Gotta remember to take it off the charger when you leave the house.
Ours don't like to work inside all the time.
So.. we miss calls..a lot.
Gotta go outside on the porch to talk..even in January.

And we use the Tracphones so no contracts.
We don't use them all that often so we don't have to buy new minutes often either.

I miss my land line. 
I really, really do.

Pondering switching from satellite tv to the local cable company.
We get our internet through them and they have a deal where if you bundle tv, internet and phone it is less than $100 a month.
Sweet.

Haven't moved on it yet, but to have a land line again.. heaven on earth!


----------



## Bellyman (Jul 6, 2013)

As far as phone service, I haven't had a land line in many years. I do have a cell phone, though, and so does my wife. 

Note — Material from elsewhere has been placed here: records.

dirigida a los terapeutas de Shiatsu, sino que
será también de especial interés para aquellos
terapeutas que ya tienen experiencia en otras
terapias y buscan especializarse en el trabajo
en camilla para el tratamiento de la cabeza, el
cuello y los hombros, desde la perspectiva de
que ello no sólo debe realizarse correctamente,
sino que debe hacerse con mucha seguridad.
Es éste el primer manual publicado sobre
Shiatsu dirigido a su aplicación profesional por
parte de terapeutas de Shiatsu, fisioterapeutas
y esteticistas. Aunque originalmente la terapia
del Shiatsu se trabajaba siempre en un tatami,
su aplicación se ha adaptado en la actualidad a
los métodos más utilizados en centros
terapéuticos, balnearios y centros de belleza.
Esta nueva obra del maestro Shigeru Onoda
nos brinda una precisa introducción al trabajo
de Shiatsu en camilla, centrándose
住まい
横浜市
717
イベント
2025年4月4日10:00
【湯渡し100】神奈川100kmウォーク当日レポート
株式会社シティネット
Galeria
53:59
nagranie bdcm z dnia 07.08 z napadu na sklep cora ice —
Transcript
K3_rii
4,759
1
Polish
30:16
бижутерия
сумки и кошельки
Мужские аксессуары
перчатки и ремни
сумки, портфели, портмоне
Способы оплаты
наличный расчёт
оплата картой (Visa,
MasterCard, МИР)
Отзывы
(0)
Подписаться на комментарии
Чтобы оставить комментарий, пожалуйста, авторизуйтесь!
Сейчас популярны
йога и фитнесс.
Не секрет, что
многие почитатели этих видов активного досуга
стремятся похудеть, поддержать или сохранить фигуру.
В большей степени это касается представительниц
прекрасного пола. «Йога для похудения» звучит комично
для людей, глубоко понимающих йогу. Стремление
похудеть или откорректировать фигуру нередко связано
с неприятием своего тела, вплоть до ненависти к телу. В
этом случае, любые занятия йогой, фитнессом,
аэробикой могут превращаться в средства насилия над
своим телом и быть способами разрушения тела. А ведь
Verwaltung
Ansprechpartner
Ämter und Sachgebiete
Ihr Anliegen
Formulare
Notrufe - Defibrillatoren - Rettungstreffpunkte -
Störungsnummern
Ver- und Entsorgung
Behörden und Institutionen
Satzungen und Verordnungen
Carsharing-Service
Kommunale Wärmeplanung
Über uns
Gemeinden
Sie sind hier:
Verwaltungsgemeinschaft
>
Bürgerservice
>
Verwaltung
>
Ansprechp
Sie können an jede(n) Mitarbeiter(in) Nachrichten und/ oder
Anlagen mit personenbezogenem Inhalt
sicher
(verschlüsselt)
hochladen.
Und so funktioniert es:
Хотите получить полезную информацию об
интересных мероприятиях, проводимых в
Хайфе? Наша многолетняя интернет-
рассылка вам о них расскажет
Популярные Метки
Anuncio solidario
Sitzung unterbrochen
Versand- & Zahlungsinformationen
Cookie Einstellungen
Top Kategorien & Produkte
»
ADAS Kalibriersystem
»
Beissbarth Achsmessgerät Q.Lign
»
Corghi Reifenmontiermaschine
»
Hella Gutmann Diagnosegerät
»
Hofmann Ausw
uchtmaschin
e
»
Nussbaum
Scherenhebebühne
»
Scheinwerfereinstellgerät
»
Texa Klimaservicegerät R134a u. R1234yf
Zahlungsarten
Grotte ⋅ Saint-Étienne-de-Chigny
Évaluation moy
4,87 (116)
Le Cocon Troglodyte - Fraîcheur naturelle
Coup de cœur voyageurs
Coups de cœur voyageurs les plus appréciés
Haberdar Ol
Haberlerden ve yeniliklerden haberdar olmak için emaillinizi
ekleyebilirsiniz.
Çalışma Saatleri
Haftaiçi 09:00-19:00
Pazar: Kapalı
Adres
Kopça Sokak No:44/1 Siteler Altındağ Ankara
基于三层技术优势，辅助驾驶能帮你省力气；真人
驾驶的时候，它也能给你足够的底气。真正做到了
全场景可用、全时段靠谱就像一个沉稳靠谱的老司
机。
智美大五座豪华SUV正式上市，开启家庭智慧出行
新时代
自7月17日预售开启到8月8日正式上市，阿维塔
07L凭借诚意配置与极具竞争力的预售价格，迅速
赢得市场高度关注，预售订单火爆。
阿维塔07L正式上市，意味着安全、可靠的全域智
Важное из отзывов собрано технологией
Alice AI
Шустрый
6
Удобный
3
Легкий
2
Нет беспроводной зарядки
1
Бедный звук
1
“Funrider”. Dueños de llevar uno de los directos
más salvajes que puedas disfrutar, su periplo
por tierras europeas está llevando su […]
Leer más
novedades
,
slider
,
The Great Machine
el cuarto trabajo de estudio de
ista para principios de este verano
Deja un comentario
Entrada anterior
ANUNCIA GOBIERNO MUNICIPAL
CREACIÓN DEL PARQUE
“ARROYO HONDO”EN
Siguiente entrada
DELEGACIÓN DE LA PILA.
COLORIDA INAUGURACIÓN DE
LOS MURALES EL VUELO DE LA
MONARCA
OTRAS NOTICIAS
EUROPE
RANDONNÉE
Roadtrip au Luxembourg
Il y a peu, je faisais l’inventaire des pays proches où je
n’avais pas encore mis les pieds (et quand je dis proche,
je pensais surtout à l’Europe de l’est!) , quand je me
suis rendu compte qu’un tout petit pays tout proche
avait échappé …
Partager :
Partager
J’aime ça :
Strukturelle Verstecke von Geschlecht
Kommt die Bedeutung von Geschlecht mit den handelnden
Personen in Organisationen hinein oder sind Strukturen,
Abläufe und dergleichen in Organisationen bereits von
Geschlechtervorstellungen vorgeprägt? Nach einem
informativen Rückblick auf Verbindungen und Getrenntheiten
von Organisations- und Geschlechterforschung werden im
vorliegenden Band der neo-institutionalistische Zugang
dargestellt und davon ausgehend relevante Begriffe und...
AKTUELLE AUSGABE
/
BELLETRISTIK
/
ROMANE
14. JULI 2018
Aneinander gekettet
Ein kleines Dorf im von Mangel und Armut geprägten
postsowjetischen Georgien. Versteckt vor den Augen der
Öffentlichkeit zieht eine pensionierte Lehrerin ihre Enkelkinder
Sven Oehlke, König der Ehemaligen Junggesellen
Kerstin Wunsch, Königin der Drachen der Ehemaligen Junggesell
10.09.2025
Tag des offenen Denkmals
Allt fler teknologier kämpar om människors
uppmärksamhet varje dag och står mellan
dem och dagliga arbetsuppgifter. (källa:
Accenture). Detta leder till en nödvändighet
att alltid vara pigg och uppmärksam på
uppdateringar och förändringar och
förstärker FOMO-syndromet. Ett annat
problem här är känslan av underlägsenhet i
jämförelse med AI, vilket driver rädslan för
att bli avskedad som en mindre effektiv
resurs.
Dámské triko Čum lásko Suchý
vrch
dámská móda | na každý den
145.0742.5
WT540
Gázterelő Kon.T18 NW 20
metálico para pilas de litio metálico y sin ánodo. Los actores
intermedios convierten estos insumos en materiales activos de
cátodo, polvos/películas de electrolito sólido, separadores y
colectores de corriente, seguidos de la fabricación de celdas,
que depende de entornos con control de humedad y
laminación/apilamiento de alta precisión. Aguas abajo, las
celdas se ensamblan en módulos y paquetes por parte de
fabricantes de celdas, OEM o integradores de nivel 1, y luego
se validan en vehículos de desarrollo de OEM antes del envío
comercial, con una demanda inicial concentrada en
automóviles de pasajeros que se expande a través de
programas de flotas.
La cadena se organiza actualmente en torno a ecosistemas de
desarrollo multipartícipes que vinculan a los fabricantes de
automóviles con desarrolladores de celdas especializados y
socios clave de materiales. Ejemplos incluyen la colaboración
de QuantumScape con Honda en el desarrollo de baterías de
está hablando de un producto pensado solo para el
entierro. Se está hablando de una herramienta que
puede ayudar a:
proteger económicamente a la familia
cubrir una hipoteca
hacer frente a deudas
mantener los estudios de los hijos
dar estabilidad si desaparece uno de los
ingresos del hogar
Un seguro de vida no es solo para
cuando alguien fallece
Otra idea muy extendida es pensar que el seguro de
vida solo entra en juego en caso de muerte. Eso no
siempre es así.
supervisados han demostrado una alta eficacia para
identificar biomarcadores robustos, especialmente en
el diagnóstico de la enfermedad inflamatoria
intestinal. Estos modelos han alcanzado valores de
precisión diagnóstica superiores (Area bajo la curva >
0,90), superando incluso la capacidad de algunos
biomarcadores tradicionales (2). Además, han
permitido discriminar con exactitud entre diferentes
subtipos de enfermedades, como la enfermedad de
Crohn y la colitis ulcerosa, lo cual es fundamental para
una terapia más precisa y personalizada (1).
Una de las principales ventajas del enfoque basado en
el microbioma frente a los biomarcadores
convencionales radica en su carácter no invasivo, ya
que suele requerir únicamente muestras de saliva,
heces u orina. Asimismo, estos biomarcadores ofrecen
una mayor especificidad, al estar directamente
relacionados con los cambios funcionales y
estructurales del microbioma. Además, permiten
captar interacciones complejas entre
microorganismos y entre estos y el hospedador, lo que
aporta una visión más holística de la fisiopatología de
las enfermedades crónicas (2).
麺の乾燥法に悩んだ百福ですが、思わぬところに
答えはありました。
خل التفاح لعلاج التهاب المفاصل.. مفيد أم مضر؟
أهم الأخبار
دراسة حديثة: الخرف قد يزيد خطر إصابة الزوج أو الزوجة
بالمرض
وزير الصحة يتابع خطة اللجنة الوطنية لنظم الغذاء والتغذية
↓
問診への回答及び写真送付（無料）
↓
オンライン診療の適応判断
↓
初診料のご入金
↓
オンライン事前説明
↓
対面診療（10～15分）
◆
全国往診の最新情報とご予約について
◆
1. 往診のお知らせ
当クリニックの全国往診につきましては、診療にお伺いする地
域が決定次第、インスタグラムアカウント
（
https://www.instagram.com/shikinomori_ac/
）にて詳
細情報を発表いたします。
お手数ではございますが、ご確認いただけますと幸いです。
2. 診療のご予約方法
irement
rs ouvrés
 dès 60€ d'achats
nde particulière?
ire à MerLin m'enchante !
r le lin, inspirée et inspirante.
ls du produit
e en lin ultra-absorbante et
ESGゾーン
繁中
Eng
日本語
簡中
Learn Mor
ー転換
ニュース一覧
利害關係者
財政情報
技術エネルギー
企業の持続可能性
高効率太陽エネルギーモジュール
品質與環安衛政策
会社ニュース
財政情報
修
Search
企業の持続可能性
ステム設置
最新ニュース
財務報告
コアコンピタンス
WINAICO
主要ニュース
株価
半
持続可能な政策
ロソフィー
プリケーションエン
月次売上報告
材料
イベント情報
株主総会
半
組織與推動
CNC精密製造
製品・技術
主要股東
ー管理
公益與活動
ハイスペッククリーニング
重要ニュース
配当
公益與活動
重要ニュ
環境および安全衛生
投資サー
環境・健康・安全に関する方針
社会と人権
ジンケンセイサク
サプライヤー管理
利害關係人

The main feature of the common land line that appeals to me is the possibility of DSL over that line. In the locations I've lived in previous to our current living situation, DSL was about the most reliable internet we ever had. It wasn't the fastest, but it was way, way, way more reliable than the cable company. Times may have changed and different locations may be different so maybe a good cable connection isn't so hard to come by these days.

If it were a matter of having a land line simply for phone service... thanks but no thanks. Don't need it, don't want it and would rarely use it, certainly don't need to be bothered with telemarketers, phone surveys or political calls. Heck, I barely use my cell phone to actually talk on the phone.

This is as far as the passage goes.